▶ [Exercise goal] When you give the entries again, keep every word as it stands and drop the pictures.
··· Data to process
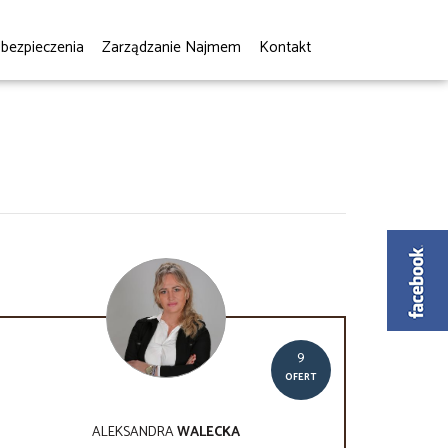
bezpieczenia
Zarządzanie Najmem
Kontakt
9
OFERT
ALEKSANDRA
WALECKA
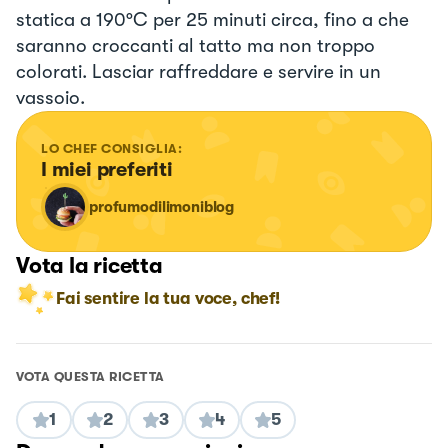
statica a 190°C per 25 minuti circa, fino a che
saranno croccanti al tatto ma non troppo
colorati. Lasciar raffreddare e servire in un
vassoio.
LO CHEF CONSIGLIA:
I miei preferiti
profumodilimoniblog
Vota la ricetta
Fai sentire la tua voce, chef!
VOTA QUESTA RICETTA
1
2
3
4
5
······
▶ [Answer for the task]
bezpieczenia
Zarządzanie Najmem
Kontakt
9
OFERT
ALEKSANDRA
WALECKA
statica a 190°C per 25 minuti circa, fino a che
saranno croccanti al tatto ma non troppo
colorati. Lasciar raffreddare e servire in un
vassoio.
LO CHEF CONSIGLIA:
I miei preferiti
profumodilimoniblog
Vota la ricetta
Fai sentire la tua voce, chef!
VOTA QUESTA RICETTA
1
2
3
4
5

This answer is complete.